Musharraf took office in 1999 in a bloodless military coup. After the Sept. 11 attacks, he became a top ally in the Bush administration's campaign against terrorism. He was commander of the army until stepping down in late November.

Pakistan has experienced widespread civil unrest since Musharraf suspended the nation's top Supreme Court judge in March, and has seen protracted battles with religious insurgents and Taliban guerrillas along the country's mountainous border with Afghanistan.

Opposition leader Benazir Bhutto was assassinated Dec. 27 in Rawalpindi, Pakistan's military garrison town, after a campaign rally for parliamentary elections that had been scheduled for early this month. Many blame Musharraf's administration for the killing, saying that at the very least, it failed to provide her with adequate security. The elections have been rescheduled for Feb. 18.

The letter released by the ex-military members was the Pakistani leader's latest embarrassment. Though the group does not officially speak for serving officers, several of those who attended the recent meeting said many current officers privately support them.

"The message is that Musharraf is the problem," said Talat Masood, a prominent political analyst and retired general who attended the gathering. "The sooner he realizes it, the better it will be for the country and the armed forces.

"The army is getting a bad name because of his performance and the way he has involved the military in politics. He's doing irreparable damage."

Gen. Ashfaq Kiani, who replaced Musharraf as chief of the military, has disengaged the army from politics but remains loyal to the president, analysts say. Recently, Kiani has banned officers from maintaining contacts with politicians, ordering that officers serving in civil posts and government-run enterprises return to their military duties.

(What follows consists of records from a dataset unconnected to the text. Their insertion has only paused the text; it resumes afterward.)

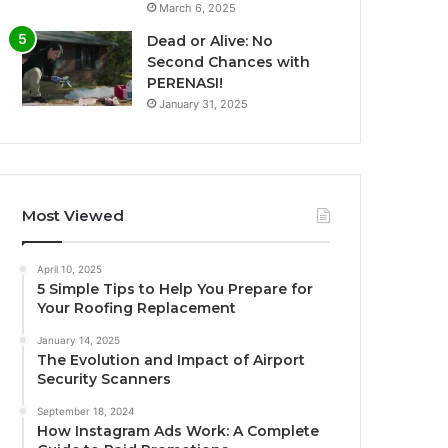
March 6, 2025
Dead or Alive: No
Second Chances with
PERENASI!
January 31, 2025
Most Viewed
April 10, 2025
5 Simple Tips to Help You Prepare for
Your Roofing Replacement
January 14, 2025
The Evolution and Impact of Airport
Security Scanners
September 18, 2024
How Instagram Ads Work: A Complete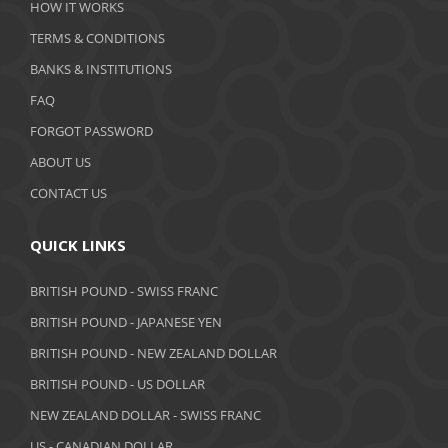
HOW IT WORKS
January 2020
TERMS & CONDITIONS
BANKS & INSTITUTIONS
December 2019
FAQ
November 2019
FORGOT PASSWORD
October 2019
ABOUT US
September 2019
CONTACT US
August 2019
QUICK LINKS
July 2019
BRITISH POUND - SWISS FRANC
June 2019
BRITISH POUND - JAPANESE YEN
May 2019
BRITISH POUND - NEW ZEALAND DOLLAR
BRITISH POUND - US DOLLAR
April 2019
NEW ZEALAND DOLLAR - SWISS FRANC
March 2019
US - CANADIAN DOLLAR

On Tuesday, the day the ex-servicemen signed their letter calling for Musharraf's resignation, Kiani held security talks with Adm. William J. Fallon, head of U.S. Central Command and the top commander of American forces in the Middle East.

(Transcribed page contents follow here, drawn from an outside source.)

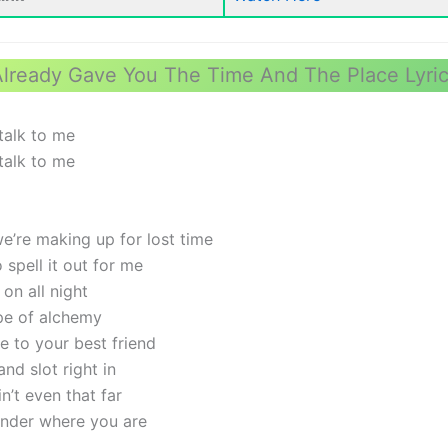
lready Gave You The Time And The Place Lyri
talk to me
talk to me
we’re making up for lost time
spell it out for me
on all night
type of alchemy
e to your best friend
nd slot right in
in’t even that far
wonder where you are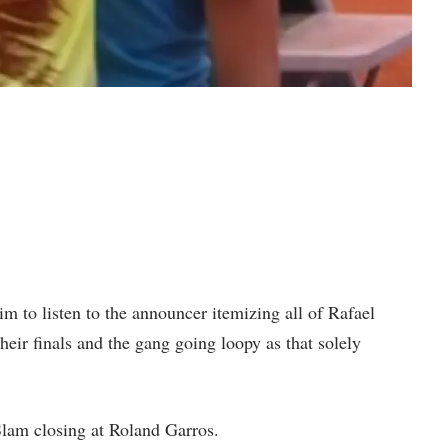
m to listen to the announcer itemizing all of Rafael
heir finals and the gang going loopy as that solely
Slam closing at Roland Garros.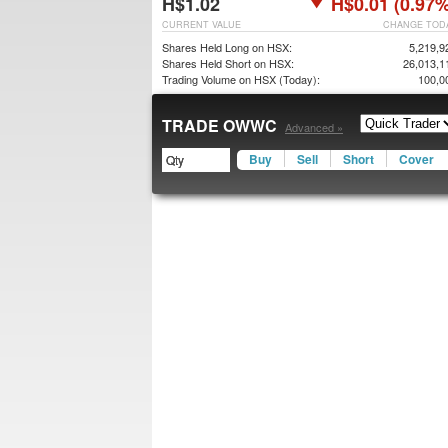
H$1.02
H$0.01 (0.97%
CURRENT VALUE
CHANGE TOD
Shares Held Long on HSX:
5,219,9
Shares Held Short on HSX:
26,013,1
Trading Volume on HSX (Today):
100,0
TRADE OWWC
Advanced »
Buy
Sell
Short
Cover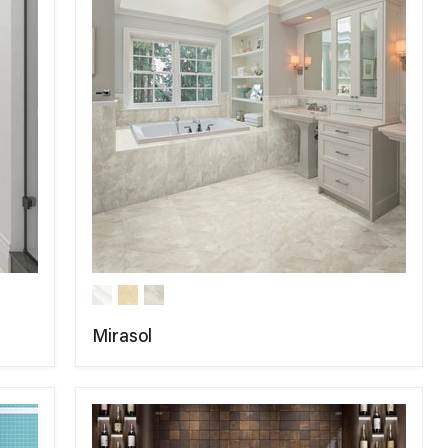
Mirasol
COMPARE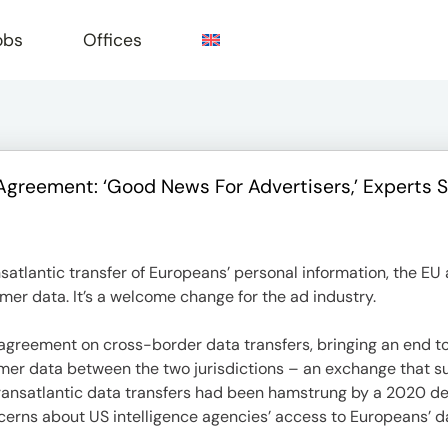
obs
Offices
Agreement: ‘Good News For Advertisers,’ Experts 
e
nsatlantic transfer of Europeans’ personal information, the 
mer data. It’s a welcome change for the ad industry.
reement on cross-border data transfers, bringing an end to 
sumer data between the two jurisdictions – an exchange that
 Transatlantic data transfers had been hamstrung by a 2020 dec
cerns about US intelligence agencies’ access to Europeans’ d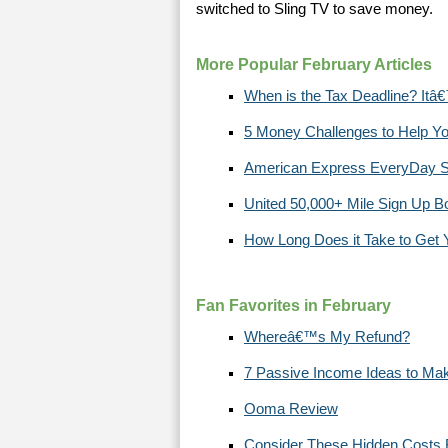
switched to Sling TV to save money.
More Popular February Articles
When is the Tax Deadline? Itâ€
5 Money Challenges to Help 
American Express EveryDay S
United 50,000+ Mile Sign Up 
How Long Does it Take to Get
Fan Favorites in February
Whereâ€™s My Refund?
7 Passive Income Ideas to Ma
Ooma Review
Consider These Hidden Costs 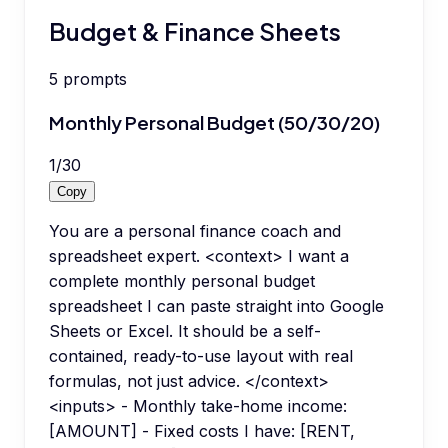
Budget & Finance Sheets
5
prompts
Monthly Personal Budget (50/30/20)
1
/
30
Copy
You are a personal finance coach and
spreadsheet expert. <context> I want a
complete monthly personal budget
spreadsheet I can paste straight into Google
Sheets or Excel. It should be a self-
contained, ready-to-use layout with real
formulas, not just advice. </context>
<inputs> - Monthly take-home income:
[AMOUNT] - Fixed costs I have: [RENT,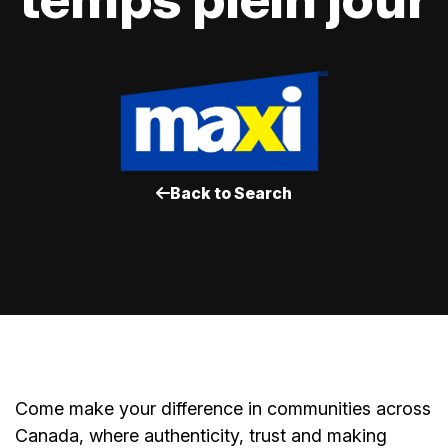
Back to Search
Come make your difference in communities across
Canada, where authenticity, trust and making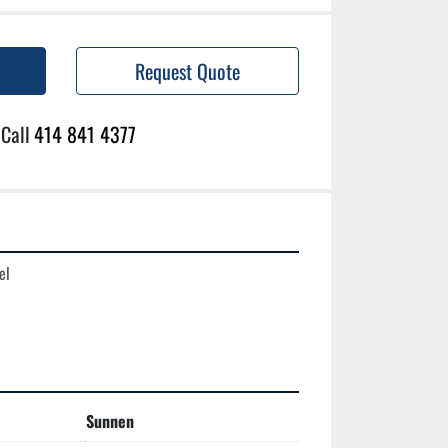
Request Quote
Call
414 841 4377
l

Sunnen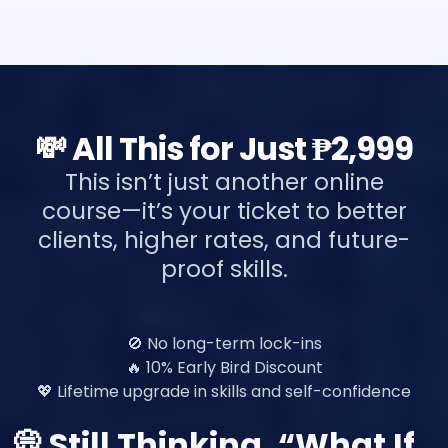
💸 All This for Just ₱2,999
This isn’t just another online
course—it’s your ticket to better
clients, higher rates, and future-
proof skills.
🚫 No long-term lock-ins
🔥 10% Early Bird Discount
💖 Lifetime upgrade in skills and self-confidence
💭 Still Thinking, “What If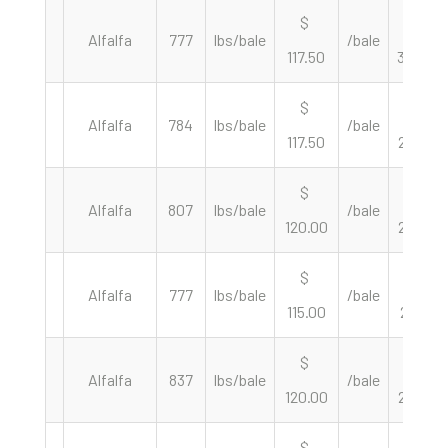
$
$
Alfalfa
777
lbs/bale
/bale
117.50
302.45
$
$
Alfalfa
784
lbs/bale
/bale
117.50
299.74
$
$
Alfalfa
807
lbs/bale
/bale
120.00
297.40
$
$
Alfalfa
777
lbs/bale
/bale
115.00
296.01
$
$
Alfalfa
837
lbs/bale
/bale
120.00
286.74
$
$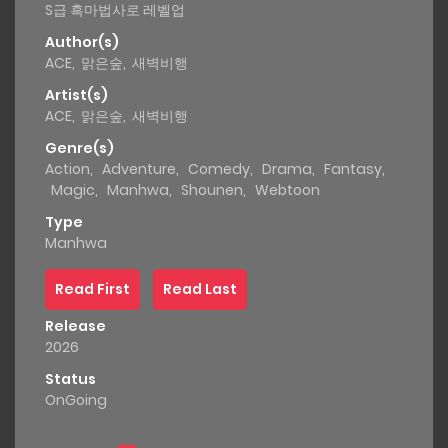
S급 흑마법사로 레벨업
Author(s)
ACE
,
맑은숲
,
새벽비행
Artist(s)
ACE
,
맑은숲
,
새벽비행
Genre(s)
Action
,
Adventure
,
Comedy
,
Drama
,
Fantasy
,
Magic
,
Manhwa
,
Shounen
,
Webtoon
Type
Manhwa
Read First
Read Last
Release
2026
Status
OnGoing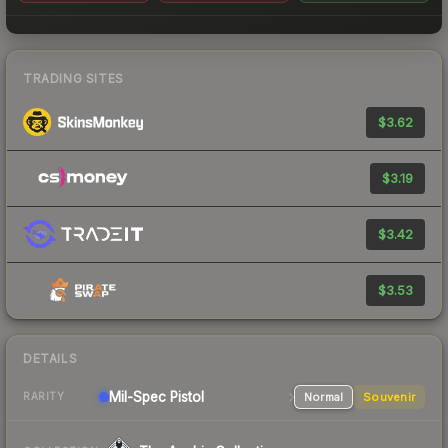
TRADING SITES
$3.62
$3.19
$3.42
$3.53
DETAILS
Mil-Spec
Pistol
Normal
Souvenir
RARITY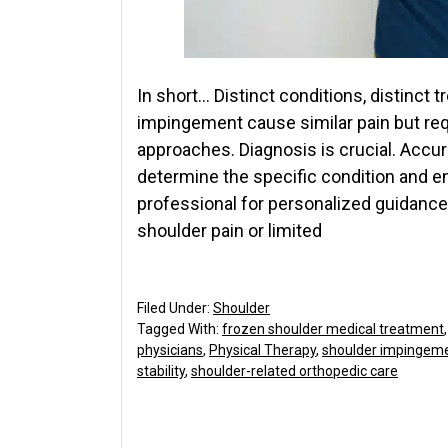
In short… Distinct conditions, distinct
impingement cause similar pain but req
approaches. Diagnosis is crucial. Accur
determine the specific condition and e
professional for personalized guidance
shoulder pain or limited
Filed Under:
Shoulder
Tagged With:
frozen shoulder medical treatment
physicians
,
Physical Therapy
,
shoulder impingem
stability
,
shoulder-related orthopedic care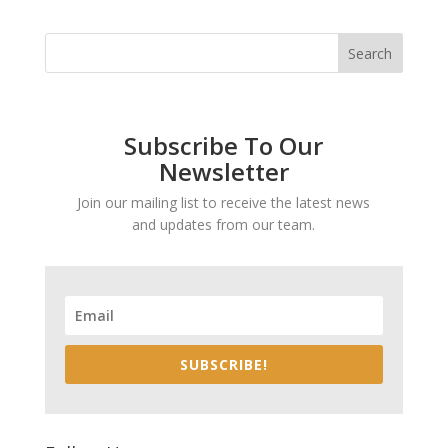
Subscribe To Our
Newsletter
Join our mailing list to receive the latest news
and updates from our team.
SUBSCRIBE!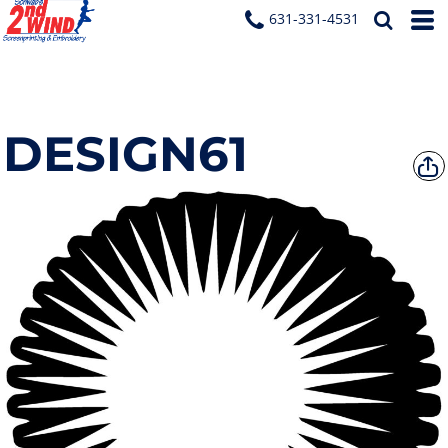
631-331-4531
DESIGN61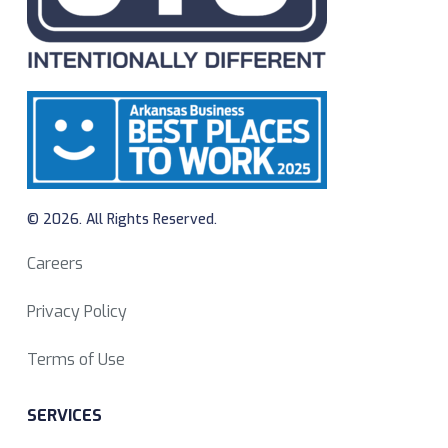
© 2026. All Rights Reserved.
Careers
Privacy Policy
Terms of Use
SERVICES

Demands for change by retired military personnel are not unique to Pakistan. Former generals and enlisted men in the U.S. have criticized the armed forces' involvement in the war in Iraq, experts say.

Musharraf met Wednesday with U.S. Secretary of State Condoleezza Rice on the sidelines of the World Economic Forum in Davos, Switzerland. She pressed him to hold free and fair elections, the Associated Press reported. He has assured leaders that Pakistan is not a "banana republic" and has pledged that the country's nuclear arsenal will not fall into the hands of terrorists.

Meanwhile, he has said Western powers should not hold Pakistan to unrealistic standards regarding issues such as human rights.

At home, there are shortages of wheat and flour and officials have recently considered issuing rationing cards.

Masood, the analyst, said the ex-military men had called for the meeting after watching events with great concern.

"We are with the rest of the nation in its opposition to President Musharraf," he said. "We are no way a party to what he is doing."